The storage array was connected to the application server through iSCSI connections. The Asianux host used IOmeter to perform read/write testing on the LUN mapped from the storage array. During the read/write operations, an iSCSI link-down occurred (caused by a cable removal or unexpected power-off). The host CPU utilization was close to 100% and the host was not responding even to SSH or KVM login attempts.
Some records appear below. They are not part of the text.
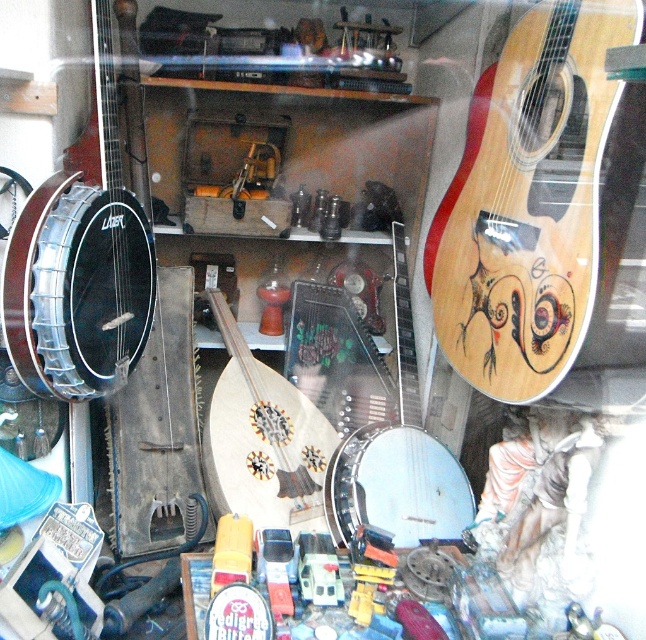 Does wooden acoustic guitar at upper right come behind white matte banjo at center?

No, it is not.

Between wooden acoustic guitar at upper right and white matte banjo at center, which one has more height?

white matte banjo at center

Which is behind, point (450, 348) or point (359, 428)?

The point (359, 428) is behind.

Find the location of a particular element. wooden acoustic guitar at upper right is located at coordinates (536, 198).

Does matte black banjo at left have a lesser width compared to wooden mandolin at center?

Yes, matte black banjo at left is thinner than wooden mandolin at center.

The image size is (646, 640). What do you see at coordinates (79, 264) in the screenshot?
I see `matte black banjo at left` at bounding box center [79, 264].

Find the location of a particular element. matte black banjo at left is located at coordinates (79, 264).

Which is in front, point (599, 22) or point (118, 208)?

Point (599, 22) is in front.

Between wooden acoustic guitar at upper right and matte black banjo at left, which one has less height?

wooden acoustic guitar at upper right is shorter.

Does point (556, 205) lie behind point (112, 340)?

No, (556, 205) is in front of (112, 340).

Image resolution: width=646 pixels, height=640 pixels. I want to click on wooden acoustic guitar at upper right, so click(536, 198). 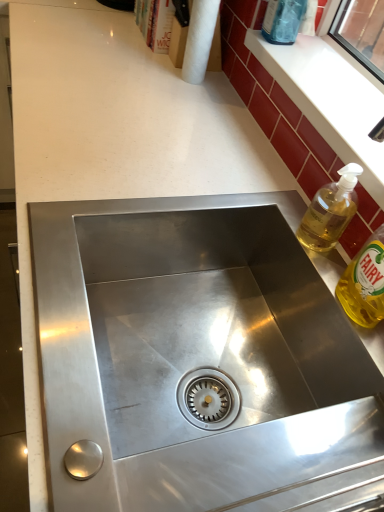 The width and height of the screenshot is (384, 512). Find the location of `space that is in front of transparent glass bottle at upper right, the 3th bottle in the bottom-to-top sequence`. space that is in front of transparent glass bottle at upper right, the 3th bottle in the bottom-to-top sequence is located at coordinates (283, 66).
Product and version information:
S5500T V100R001 V100R002
S5600T V100R001 V100R002
S5800T V100R001 V100R002
S6800T V100R001 V100R002
S3900 V100R001 V100R002
S5900 V100R001 V100R002
S6900 V100R001 V100R002
Application server operating system: Asianux 3 SP2 for X86_64
Application server native iSCSI initiator version: iscsi-initiator-utils-220.127.116.118-0.18.1AXS3
Dynamo on Linux has an infinite retry mechanism. When a slave block device returned an i/o error to upper-layer applications, Dynamo retried this failed I/O immediately, but the iSCSI driver returned this retry I/O as an error. The above situation was a logical infinite loop. This infinite loop resulted in a CPU utilization of close to 100% as shown below:
When the CPU utilization was close to 100%, the host may not respond to any external events.
We ran the same test on a Red Hat5.4 host, and the same symptoms occurred.
When using IOmeter on a Linux host which is connected to the storage array through iSCSI connections, avoid iSCSI link-downs; otherwise, the Linux host CPU utilization may approach 100%.